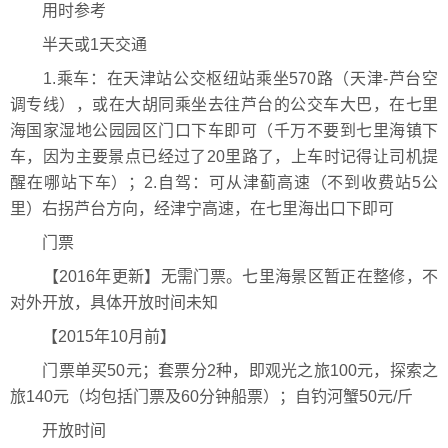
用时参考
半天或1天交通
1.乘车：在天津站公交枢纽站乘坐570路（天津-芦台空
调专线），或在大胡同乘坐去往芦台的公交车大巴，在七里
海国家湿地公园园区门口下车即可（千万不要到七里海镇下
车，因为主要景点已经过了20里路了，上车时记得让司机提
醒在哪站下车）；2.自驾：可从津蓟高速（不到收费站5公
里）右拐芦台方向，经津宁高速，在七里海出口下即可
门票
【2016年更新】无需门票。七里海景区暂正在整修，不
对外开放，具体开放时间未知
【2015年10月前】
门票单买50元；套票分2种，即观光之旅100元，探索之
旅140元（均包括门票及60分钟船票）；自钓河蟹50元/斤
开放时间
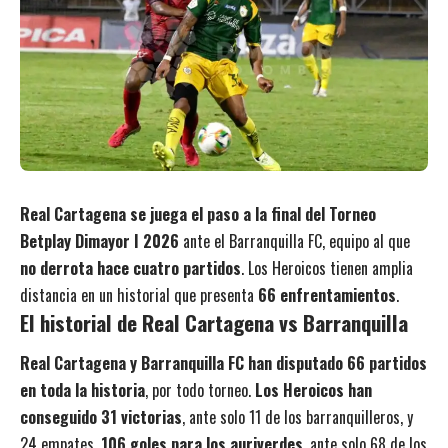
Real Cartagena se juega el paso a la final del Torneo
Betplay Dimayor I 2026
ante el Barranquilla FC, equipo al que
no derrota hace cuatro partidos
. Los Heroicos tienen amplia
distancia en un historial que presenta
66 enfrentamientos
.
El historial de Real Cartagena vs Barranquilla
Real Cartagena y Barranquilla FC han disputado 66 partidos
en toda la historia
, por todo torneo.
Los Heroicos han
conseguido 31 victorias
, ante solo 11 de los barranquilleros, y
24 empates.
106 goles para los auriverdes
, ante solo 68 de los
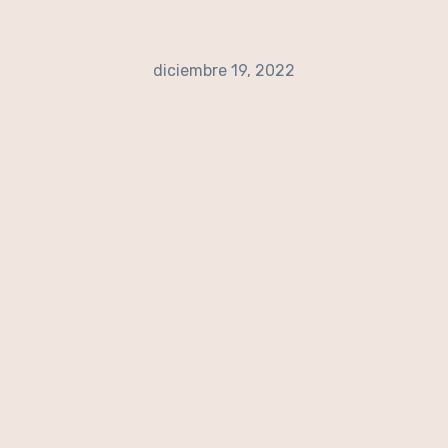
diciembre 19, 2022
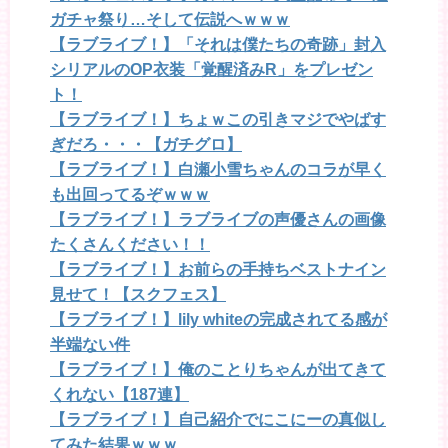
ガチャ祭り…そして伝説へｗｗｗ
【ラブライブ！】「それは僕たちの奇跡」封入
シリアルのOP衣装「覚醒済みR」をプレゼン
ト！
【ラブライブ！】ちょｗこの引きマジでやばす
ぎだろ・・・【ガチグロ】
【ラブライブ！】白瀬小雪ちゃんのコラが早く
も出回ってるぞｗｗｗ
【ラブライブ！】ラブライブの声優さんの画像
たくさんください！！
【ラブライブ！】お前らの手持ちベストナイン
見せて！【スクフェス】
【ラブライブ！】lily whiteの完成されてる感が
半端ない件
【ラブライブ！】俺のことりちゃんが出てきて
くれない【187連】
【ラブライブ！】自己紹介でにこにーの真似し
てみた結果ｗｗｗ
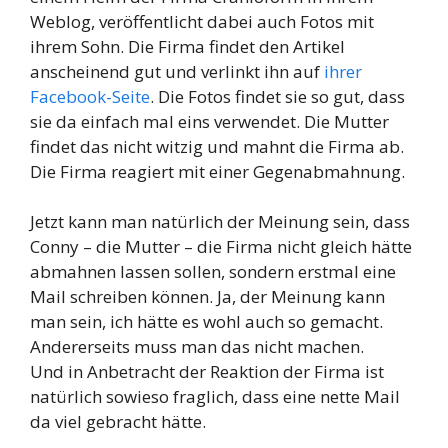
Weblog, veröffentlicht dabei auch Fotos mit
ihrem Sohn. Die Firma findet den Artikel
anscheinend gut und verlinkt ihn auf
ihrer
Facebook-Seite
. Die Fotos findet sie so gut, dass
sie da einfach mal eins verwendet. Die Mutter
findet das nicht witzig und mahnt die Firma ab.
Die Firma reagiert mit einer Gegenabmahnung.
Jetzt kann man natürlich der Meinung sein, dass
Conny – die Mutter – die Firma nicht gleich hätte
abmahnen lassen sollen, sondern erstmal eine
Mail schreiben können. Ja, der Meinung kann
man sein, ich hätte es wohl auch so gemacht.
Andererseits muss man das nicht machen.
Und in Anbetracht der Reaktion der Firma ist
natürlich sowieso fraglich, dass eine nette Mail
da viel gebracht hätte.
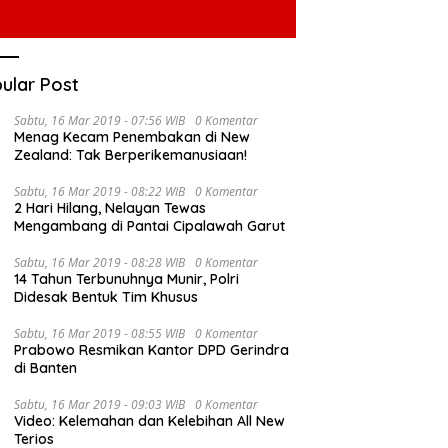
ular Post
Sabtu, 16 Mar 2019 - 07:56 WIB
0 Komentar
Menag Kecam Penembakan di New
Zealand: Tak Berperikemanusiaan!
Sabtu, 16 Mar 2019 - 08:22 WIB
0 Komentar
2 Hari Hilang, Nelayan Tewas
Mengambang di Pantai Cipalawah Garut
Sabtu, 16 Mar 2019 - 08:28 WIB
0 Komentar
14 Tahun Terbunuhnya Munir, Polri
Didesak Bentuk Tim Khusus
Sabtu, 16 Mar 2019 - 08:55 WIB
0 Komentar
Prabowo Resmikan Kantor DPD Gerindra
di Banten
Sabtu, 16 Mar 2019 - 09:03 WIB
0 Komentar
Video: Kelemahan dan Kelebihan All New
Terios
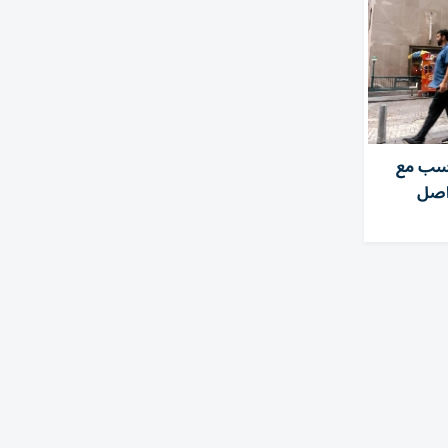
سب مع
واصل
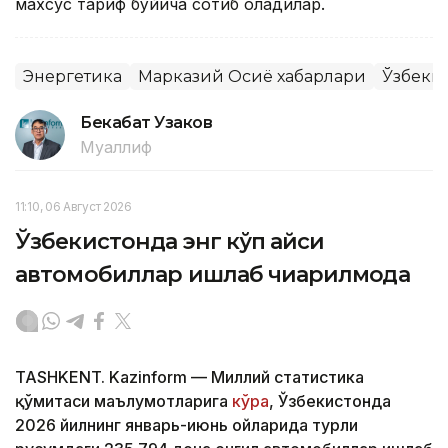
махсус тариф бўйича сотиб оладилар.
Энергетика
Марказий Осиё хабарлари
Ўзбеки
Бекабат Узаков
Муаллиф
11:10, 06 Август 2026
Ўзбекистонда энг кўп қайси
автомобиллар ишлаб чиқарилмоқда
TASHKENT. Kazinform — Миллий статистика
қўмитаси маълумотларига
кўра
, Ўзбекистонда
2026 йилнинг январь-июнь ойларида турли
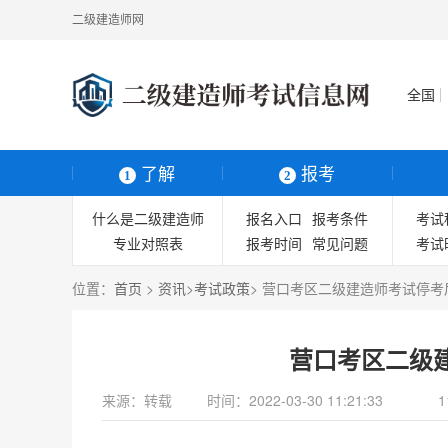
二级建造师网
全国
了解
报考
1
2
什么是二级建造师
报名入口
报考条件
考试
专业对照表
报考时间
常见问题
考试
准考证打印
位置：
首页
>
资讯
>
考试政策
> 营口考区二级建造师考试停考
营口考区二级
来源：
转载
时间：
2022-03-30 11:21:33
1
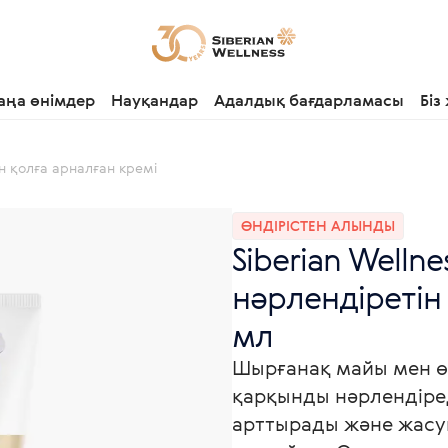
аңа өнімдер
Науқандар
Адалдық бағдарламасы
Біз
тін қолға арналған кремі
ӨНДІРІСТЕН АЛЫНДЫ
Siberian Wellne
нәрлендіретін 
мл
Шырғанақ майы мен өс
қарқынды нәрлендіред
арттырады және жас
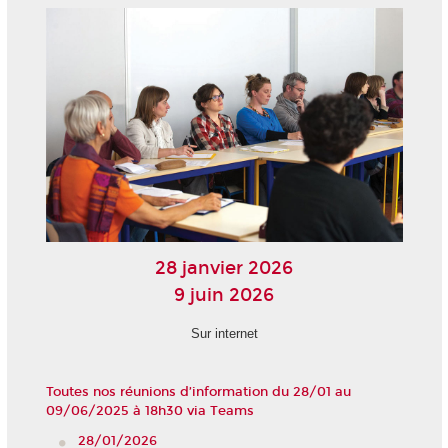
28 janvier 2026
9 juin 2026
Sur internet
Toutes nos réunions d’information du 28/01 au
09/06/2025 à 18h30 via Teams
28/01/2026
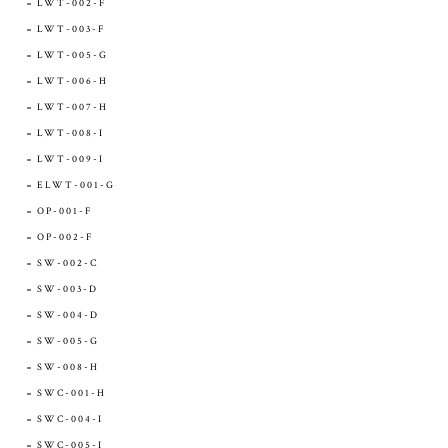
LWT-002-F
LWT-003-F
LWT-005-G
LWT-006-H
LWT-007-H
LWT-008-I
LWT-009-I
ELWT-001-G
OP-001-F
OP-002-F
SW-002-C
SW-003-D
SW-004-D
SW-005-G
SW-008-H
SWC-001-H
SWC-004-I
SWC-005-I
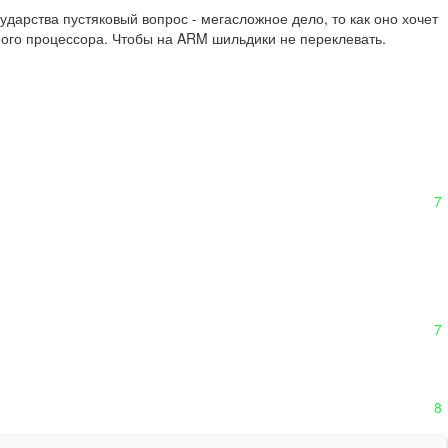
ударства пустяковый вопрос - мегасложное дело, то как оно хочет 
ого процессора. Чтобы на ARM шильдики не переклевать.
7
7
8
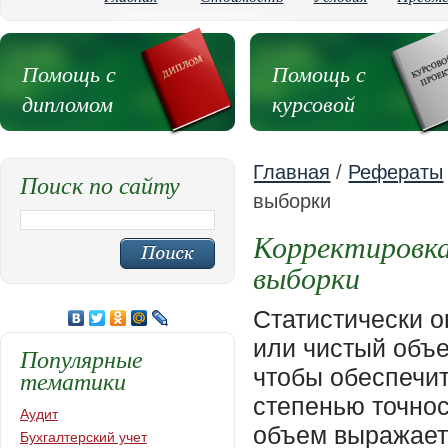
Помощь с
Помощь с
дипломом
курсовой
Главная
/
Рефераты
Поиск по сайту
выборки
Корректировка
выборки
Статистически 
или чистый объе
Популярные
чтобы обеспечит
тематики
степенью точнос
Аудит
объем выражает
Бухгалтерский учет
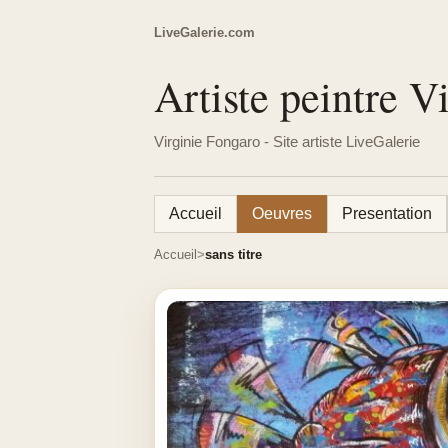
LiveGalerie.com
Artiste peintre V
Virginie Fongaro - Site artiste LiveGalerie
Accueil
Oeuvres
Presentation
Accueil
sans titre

Task prompt: Since the pictures are not wanted, set down only the rest of each record, exactly as above.

Answer area:
用时参考
半天或1天交通
1.乘车：在天津站公交枢纽站乘坐570路（天津-芦台空
调专线），或在大胡同乘坐去往芦台的公交车大巴，在七里
海国家湿地公园园区门口下车即可（千万不要到七里海镇下
车，因为主要景点已经过了20里路了，上车时记得让司机提
醒在哪站下车）；2.自驾：可从津蓟高速（不到收费站5公
里）右拐芦台方向，经津宁高速，在七里海出口下即可
门票
【2016年更新】无需门票。七里海景区暂正在整修，不
对外开放，具体开放时间未知
【2015年10月前】
门票单买50元；套票分2种，即观光之旅100元，探索之
旅140元（均包括门票及60分钟船票）；自钓河蟹50元/斤
开放时间
Real Cartagena se juega el paso a la final del Torneo
Betplay Dimayor I 2026
ante el Barranquilla FC, equipo al que
no derrota hace cuatro partidos
. Los Heroicos tienen amplia
distancia en un historial que presenta
66 enfrentamientos
.
El historial de Real Cartagena vs Barranquilla
Real Cartagena y Barranquilla FC han disputado 66 partidos
en toda la historia
, por todo torneo.
Los Heroicos han
conseguido 31 victorias
, ante solo 11 de los barranquilleros, y
24 empates.
106 goles para los auriverdes
, ante solo 68 de los
diciembre 19, 2022
ガチャ祭り…そして伝説へｗｗｗ
【ラブライブ！】「それは僕たちの奇跡」封入
シリアルのOP衣装「覚醒済みR」をプレゼン
ト！
【ラブライブ！】ちょｗこの引きマジでやばす
ぎだろ・・・【ガチグロ】
【ラブライブ！】白瀬小雪ちゃんのコラが早く
も出回ってるぞｗｗｗ
【ラブライブ！】ラブライブの声優さんの画像
たくさんください！！
【ラブライブ！】お前らの手持ちベストナイン
見せて！【スクフェス】
【ラブライブ！】lily whiteの完成されてる感が
半端ない件
【ラブライブ！】俺のことりちゃんが出てきて
くれない【187連】
【ラブライブ！】自己紹介でにこにーの真似し
てみた結果ｗｗｗ
Weblog, veröffentlicht dabei auch Fotos mit
ihrem Sohn. Die Firma findet den Artikel
anscheinend gut und verlinkt ihn auf
ihrer
Facebook-Seite
. Die Fotos findet sie so gut, dass
sie da einfach mal eins verwendet. Die Mutter
findet das nicht witzig und mahnt die Firma ab.
Die Firma reagiert mit einer Gegenabmahnung.
Jetzt kann man natürlich der Meinung sein, dass
Conny – die Mutter – die Firma nicht gleich hätte
abmahnen lassen sollen, sondern erstmal eine
Mail schreiben können. Ja, der Meinung kann
man sein, ich hätte es wohl auch so gemacht.
Andererseits muss man das nicht machen.
Und in Anbetracht der Reaktion der Firma ist
natürlich sowieso fraglich, dass eine nette Mail
da viel gebracht hätte.
ular Post
Sabtu, 16 Mar 2019 - 07:56 WIB
0 Komentar
Menag Kecam Penembakan di New
Zealand: Tak Berperikemanusiaan!
Sabtu, 16 Mar 2019 - 08:22 WIB
0 Komentar
2 Hari Hilang, Nelayan Tewas
Mengambang di Pantai Cipalawah Garut
Sabtu, 16 Mar 2019 - 08:28 WIB
0 Komentar
14 Tahun Terbunuhnya Munir, Polri
Didesak Bentuk Tim Khusus
Sabtu, 16 Mar 2019 - 08:55 WIB
0 Komentar
Prabowo Resmikan Kantor DPD Gerindra
di Banten
Sabtu, 16 Mar 2019 - 09:03 WIB
0 Komentar
Video: Kelemahan dan Kelebihan All New
Terios
سب مع
واصل
махсус тариф бўйича сотиб оладилар.
Энергетика
Марказий Осиё хабарлари
Ўзбеки
Бекабат Узаков
Муаллиф
11:10, 06 Август 2026
Ўзбекистонда энг кўп қайси
автомобиллар ишлаб чиқарилмоқда
TASHKENT. Kazinform — Миллий статистика
қўмитаси маълумотларига
кўра
, Ўзбекистонда
2026 йилнинг январь-июнь ойларида турли
二级建造师网
全国
了解
报考
1
2
什么是二级建造师
报名入口
报考条件
考试
专业对照表
报考时间
常见问题
考试
准考证打印
位置：
首页
>
资讯
>
考试政策
> 营口考区二级建造师考试停考
营口考区二级
来源：
转载
时间：
2022-03-30 11:21:33
1
аңа өнімдер
Науқандар
Адалдық бағдарламасы
Біз
тін қолға арналған кремі
ӨНДІРІСТЕН АЛЫНДЫ
Siberian Wellne
нәрлендіретін 
мл
Шырғанақ майы мен өс
қарқынды нәрлендіред
арттырады және жас
28 janvier 2026
9 juin 2026
Sur internet
Toutes nos réunions d’information du 28/01 au
09/06/2025 à 18h30 via Teams
28/01/2026
LWT-002-F
LWT-003-F
LWT-005-G
LWT-006-H
LWT-007-H
LWT-008-I
LWT-009-I
ELWT-001-G
OP-001-F
OP-002-F
SW-002-C
SW-003-D
SW-004-D
SW-005-G
SW-008-H
SWC-001-H
SWC-004-I
SWC-005-I
ударства пустяковый вопрос - мегасложное дело, то как оно хочет 
ого процессора. Чтобы на ARM шильдики не переклевать.
7
7
8
Помощь с
Помощь с
дипломом
курсовой
Главная
/
Рефераты
Поиск по сайту
выборки
Корректировка
выборки
Статистически 
или чистый объе
Популярные
чтобы обеспечит
тематики
степенью точнос
Аудит
объем выражает
Бухгалтерский учет
LiveGalerie.com
Artiste peintre V
Virginie Fongaro - Site artiste LiveGalerie
Accueil
Oeuvres
Presentation
Accueil
sans titre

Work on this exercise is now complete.